Wie in vielen Sammelbänden sind auch im vorliegenden Fall (qualitativ) höchst unterschiedliche Beiträge vereinigt. Insgesamt 15 Verfasser steuerten Aufsätze bei; leider fehlt die serbische Perspektive, was aber nicht dem Herausgeber anzulasten ist. Grundsätzlich waren die Veranstalter bemüht, Historikerinnen und Historiker zu gewinnen, welche jeweils das Wirken 'ihrer' nationalen Gruppe in Prag darstellten. So geht zum Beispiel Olga V. Pavlenko in ihrem Beitrag über die slavische Frage im Kontext der russisch-österreichischen Beziehungen der Frage nach, warum die Besorgnis der Delegierten vor der "russischen Universalmonarchie" fast genauso stark war wie vor großdeutschen Tendenzen. Sie erklärt dies, durchaus plausibel, mit dem zu diesem Zeitpunkt im Umfeld des Zaren vorherrschenden Primat des Legitimitätsprinzips gegenüber einer allslavischen Solidarität. Antoni Cetnarowicz betont die sehr heterogenen Auffassungen des polnischen Lagers gegenüber den Magyaren als revolutionäre, antihabsburgische Avantgarde oder aber als Bedrücker der slovakischen, kroatischen und ruthenischen Brüder - ein Aspekt, der zu Recht in vielen Beiträgen thematisiert wird. Er macht auch deutlich, dass das polnische Bestreben nach der Wiedererlangung einer eigenen Staatlichkeit schon wegen der Galizien-Problematik und der auch später noch virulenten Teschener Frage eine schwere Hypothek für den Erfolg des Kongresses gewesen war.
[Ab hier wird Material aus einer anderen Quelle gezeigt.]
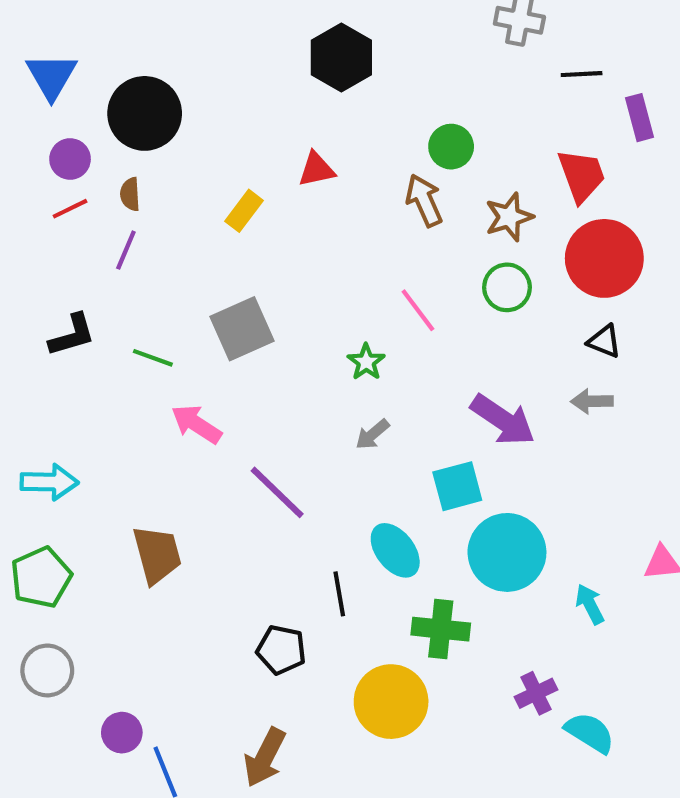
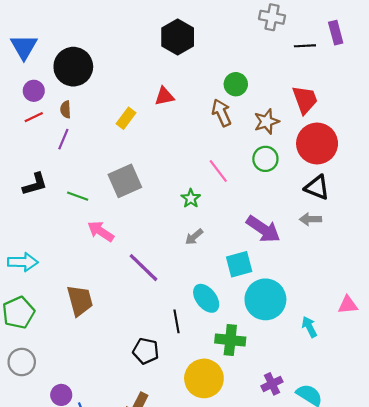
purple rectangle: (640, 118) -> (336, 33), moved
black triangle: (604, 341) -> (317, 187), size x1.4
purple cross: (536, 693) -> (272, 384), moved

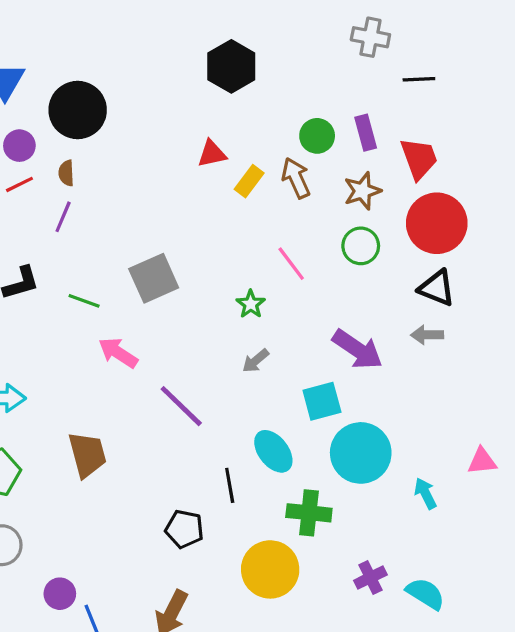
purple rectangle: (336, 33) -> (366, 133), moved
yellow rectangle: (126, 118) -> (249, 181), moved

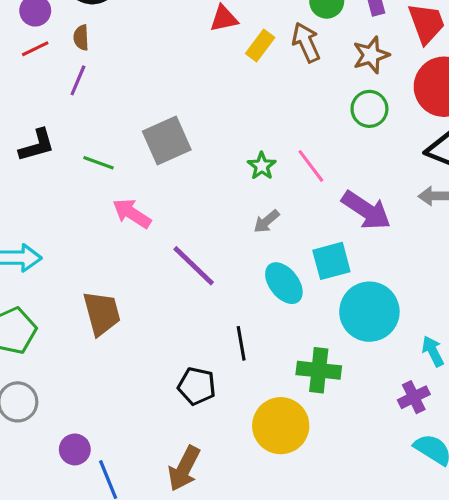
pink line: (291, 264) -> (311, 166), moved
cyan ellipse: (273, 451) -> (284, 283), moved
purple cross: (370, 578) -> (414, 397), moved

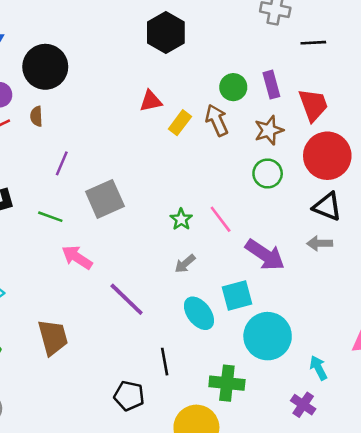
purple line: (78, 80) -> (62, 163), moved
purple cross: (414, 397) -> (303, 405), turned -30

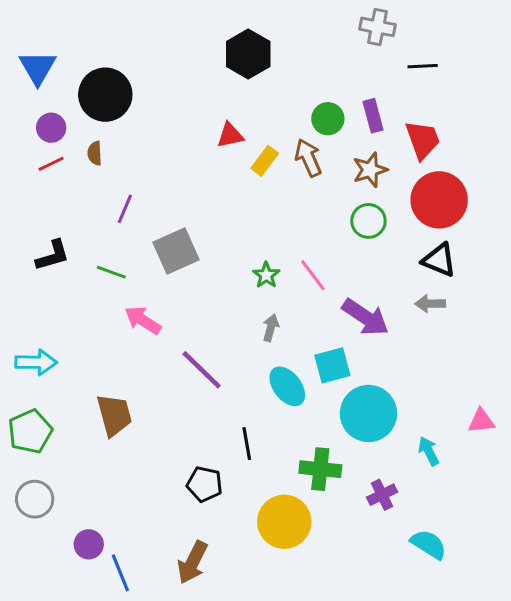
gray arrow: (185, 264) -> (271, 328), turned 145
purple cross: (303, 405) -> (382, 495), moved, turned 30

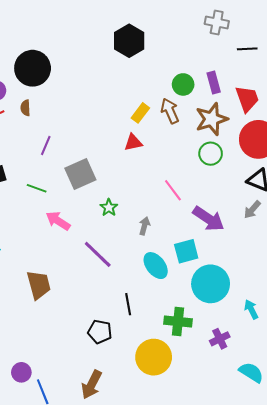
red triangle: (230, 135) -> (133, 142), moved
brown star: (370, 170) -> (212, 119), size x1.4
green star: (266, 275) -> (109, 208), moved
gray arrow: (430, 304) -> (252, 210), turned -48

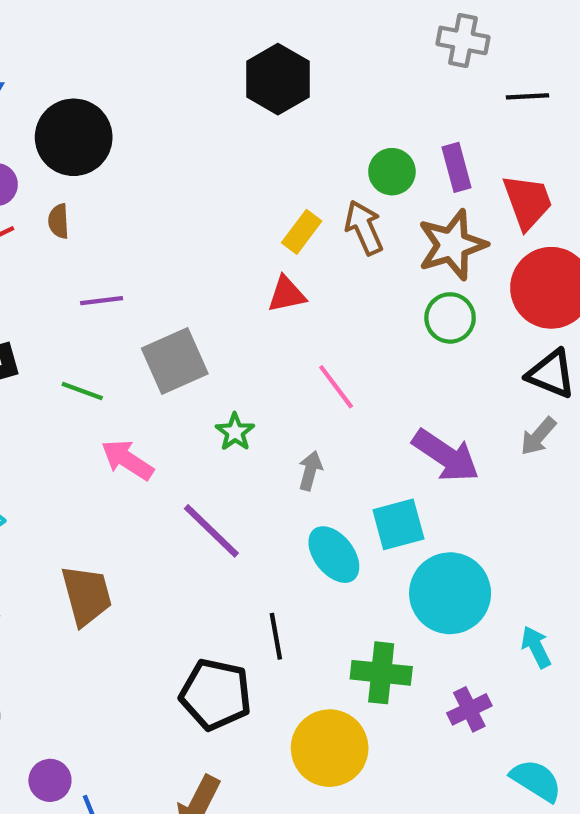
purple line: (46, 146) -> (102, 301), turned 60
pink line: (173, 190) -> (336, 387), moved
black pentagon: (100, 332) -> (216, 694), size x1.4

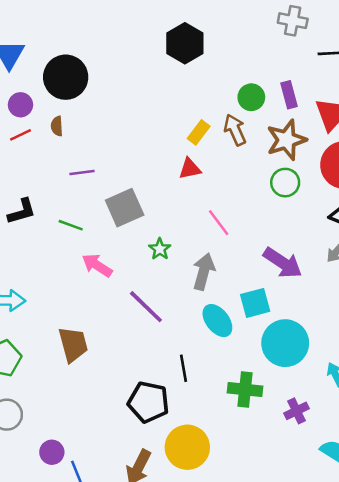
gray arrow: (310, 471) -> (204, 272), size x1.6
yellow circle: (330, 748) -> (187, 447), moved

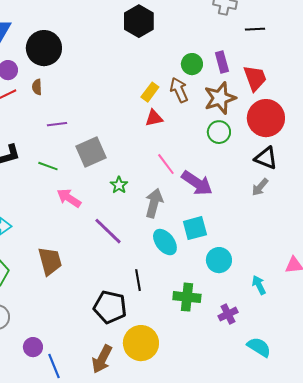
red triangle: (190, 169) -> (154, 118), moved
purple arrow: (283, 263) -> (197, 183), moved
cyan circle: (285, 343) -> (219, 260), size x0.7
Die insbesondere von den meisten tschechischen Vertretern gewünschte austroslavische Lösung wäre mit den Polen allein schon deshalb wohl kaum zu erreichen gewesen. Wegen ihrer gewaltsamen Auflösung durch die Truppen von Windischgrätz nach dem Prager Pfingstaufstand wurde die Nachwelt allerdings eines abschließenden Urteils über den möglichen Erfolg oder Misserfolg der Prager Zusammenkunft entbunden.

Als eine Art Rückfall in vertraute nationalhistorische Denkgewohnheiten, die übrigens auch in manchen anderen Beiträgen anzutreffen sind, mutet Cetnarowiczs Urteil an, der polnisch-ukrainische Konflikt in Galizien sei allein durch die Wiener Zentrale geschürt worden. Von der inkonzilianten Haltung der polnischen autonomen Verwaltung gegenüber den zum Teil durchaus berechtigten Forderungen der ukrainischen Nationalbewegung mag der Verfasser nichts wissen. Dass die später nie mehr erreichte grundsätzliche polnisch-ukrainische Einigung über den gleichberechtigten Status beider Nationalitäten eben auch an der polnischen Seite scheiterte, sollte deshalb betont werden.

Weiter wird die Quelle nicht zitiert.